Selanjutnya kita menemui saudara Edward (awet) manajer Sonic Futsal untuk mendapatkan info menyewa lapangan tersebut, selanjutnya kita mengatur di kantor untuk mendapatkan dana dari BAPOR untuk kegiatan Futsal. Pada saat itu dana Bapor Semen Baturaja banyak yang tidak terpakai, karena hanya untuk membiayai kegiatan Bulu Tangkis sedangkan kegiatan lain seperti Golf, Tenis dan Boling vakum. Ketua Bapor Semen Baturaja, Hasan Marzoeqie, menyambut baik kegiatan ini dan akan memberikan dana setiap bulannya.
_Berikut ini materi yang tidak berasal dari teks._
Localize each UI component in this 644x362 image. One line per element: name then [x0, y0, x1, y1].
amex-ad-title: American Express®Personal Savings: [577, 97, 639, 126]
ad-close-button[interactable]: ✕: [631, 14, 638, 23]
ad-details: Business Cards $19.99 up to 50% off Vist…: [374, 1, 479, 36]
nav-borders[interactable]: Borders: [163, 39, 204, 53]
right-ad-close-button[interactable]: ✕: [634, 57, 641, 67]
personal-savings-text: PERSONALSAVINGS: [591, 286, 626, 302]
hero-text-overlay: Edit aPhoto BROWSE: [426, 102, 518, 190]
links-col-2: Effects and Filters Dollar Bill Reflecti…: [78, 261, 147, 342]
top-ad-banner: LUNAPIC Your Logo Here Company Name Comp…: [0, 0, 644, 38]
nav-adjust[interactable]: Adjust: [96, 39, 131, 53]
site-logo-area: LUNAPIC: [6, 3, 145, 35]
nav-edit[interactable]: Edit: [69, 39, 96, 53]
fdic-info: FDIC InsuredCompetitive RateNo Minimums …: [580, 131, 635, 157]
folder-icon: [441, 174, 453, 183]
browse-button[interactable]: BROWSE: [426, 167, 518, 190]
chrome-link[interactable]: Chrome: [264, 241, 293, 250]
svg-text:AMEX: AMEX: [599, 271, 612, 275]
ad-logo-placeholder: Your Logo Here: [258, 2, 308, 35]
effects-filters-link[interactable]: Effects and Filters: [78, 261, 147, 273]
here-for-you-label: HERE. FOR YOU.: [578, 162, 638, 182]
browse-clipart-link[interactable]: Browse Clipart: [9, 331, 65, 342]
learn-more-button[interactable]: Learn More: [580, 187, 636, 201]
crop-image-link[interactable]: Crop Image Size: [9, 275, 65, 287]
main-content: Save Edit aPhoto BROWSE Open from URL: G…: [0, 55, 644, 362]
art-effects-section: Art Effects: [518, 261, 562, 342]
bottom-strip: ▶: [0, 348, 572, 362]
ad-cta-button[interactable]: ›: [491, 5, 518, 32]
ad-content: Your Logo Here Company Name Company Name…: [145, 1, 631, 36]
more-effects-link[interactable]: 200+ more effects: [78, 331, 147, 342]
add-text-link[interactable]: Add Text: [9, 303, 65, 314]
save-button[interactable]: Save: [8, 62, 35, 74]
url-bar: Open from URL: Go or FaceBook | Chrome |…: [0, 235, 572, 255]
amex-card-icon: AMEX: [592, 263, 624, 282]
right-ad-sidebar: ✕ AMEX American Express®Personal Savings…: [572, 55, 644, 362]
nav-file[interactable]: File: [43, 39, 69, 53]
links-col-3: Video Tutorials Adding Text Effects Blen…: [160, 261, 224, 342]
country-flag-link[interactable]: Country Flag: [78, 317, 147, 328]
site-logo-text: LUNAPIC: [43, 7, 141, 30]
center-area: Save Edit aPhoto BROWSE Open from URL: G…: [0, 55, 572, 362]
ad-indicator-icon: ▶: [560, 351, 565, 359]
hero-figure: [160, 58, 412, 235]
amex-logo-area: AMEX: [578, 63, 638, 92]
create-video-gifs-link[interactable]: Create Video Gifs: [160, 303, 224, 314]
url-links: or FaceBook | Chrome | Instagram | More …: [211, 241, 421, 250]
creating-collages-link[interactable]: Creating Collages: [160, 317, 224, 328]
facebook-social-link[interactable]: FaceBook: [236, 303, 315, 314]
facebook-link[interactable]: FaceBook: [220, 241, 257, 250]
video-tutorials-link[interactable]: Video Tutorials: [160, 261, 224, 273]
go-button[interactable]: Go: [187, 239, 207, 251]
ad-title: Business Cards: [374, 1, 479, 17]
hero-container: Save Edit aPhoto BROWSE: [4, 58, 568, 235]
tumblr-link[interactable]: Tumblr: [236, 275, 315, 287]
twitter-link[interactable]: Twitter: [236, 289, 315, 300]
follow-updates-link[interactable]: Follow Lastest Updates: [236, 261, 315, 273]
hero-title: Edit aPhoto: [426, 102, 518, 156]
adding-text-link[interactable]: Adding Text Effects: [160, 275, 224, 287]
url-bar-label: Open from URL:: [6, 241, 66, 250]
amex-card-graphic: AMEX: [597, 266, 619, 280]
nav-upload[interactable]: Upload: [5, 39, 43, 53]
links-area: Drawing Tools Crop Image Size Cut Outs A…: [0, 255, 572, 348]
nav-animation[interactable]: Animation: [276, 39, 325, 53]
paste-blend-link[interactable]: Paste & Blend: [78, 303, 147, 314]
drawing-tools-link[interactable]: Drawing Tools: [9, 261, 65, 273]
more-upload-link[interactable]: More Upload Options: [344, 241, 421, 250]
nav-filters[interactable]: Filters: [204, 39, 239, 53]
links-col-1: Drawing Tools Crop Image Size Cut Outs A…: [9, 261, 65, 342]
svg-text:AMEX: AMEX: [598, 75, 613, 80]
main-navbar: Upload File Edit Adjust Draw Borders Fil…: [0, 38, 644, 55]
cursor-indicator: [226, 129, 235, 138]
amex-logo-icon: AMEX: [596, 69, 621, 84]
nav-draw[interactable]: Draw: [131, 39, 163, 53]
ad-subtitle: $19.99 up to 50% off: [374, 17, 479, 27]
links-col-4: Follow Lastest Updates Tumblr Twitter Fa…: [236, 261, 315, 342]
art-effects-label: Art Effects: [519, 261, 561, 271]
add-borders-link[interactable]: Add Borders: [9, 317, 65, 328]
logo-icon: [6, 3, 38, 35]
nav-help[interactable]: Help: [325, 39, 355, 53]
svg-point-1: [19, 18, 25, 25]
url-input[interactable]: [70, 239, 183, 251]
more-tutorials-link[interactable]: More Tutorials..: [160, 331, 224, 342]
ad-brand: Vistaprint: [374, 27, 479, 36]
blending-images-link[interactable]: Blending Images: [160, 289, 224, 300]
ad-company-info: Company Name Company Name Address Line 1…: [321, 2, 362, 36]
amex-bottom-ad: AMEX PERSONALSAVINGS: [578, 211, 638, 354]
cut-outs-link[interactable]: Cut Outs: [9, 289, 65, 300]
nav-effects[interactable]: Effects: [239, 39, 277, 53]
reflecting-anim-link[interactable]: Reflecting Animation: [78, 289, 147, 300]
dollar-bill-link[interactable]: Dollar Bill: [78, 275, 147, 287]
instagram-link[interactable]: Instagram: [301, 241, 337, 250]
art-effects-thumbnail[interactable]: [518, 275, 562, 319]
Pada bulan Juli 2006, dimulailah aktivitas futsal PT Semen Baturaja, pada saat itu futsal dilakukan pada setiap Sabtu Pagi. Setelah berjalan beberapa lama futsal dipindahkan pada malam hari, karena diakibatkan seringnya hujan di malam hari (sehingga pada saat itu futsal tertunda, lapangan yang licin, teman kita erwinsyah terluka di bibir akibat terjatuh) serta telah dibangunnya lapangan futsal baru di sebelah Sonic Futsal yaitu Momea Futsal yang menggunakan lapangan rumput sintetis serta indoor maka pada Januari 2007, futsal semen baturaja dipindahkan ke lapangan momea futsal hingga saat ini. Peserta SBFC terdiri dari karyawan, anak karyawan, karyawan koperasi serta teman karyawan.
Selama kurun waktu hampir 1,5 tahun lebih ini, kita pernah mengikuti 3 turnamen. Pertama, tahun 2006 di lapangan sonic futsal SBFC tersingkir di babak kedua oleh anak-anak unisversitas sriwijaya bukit besar. Kedua pada februari tahun 2007 juga di lapangan sonic futsal, tersingkir pada babak pertama dari Global Course. Ketiga pada September 2007 pada turnamen di Momea Futsal kita berhasil menjadi semi finalis disingkirkan oleh tim permata biru setelah pada babak perempat final menyingkirkan Bank Sumsel melalui drama adu penalti, ini merupakan prestasi terbaik bagi SBFC.
Kedepan SBFC harus terus dipertahankan sebagai komunitas penggemar olahraga sekaligus pergaulan diluar perusahaan. Hidup SBFC!!!!!!!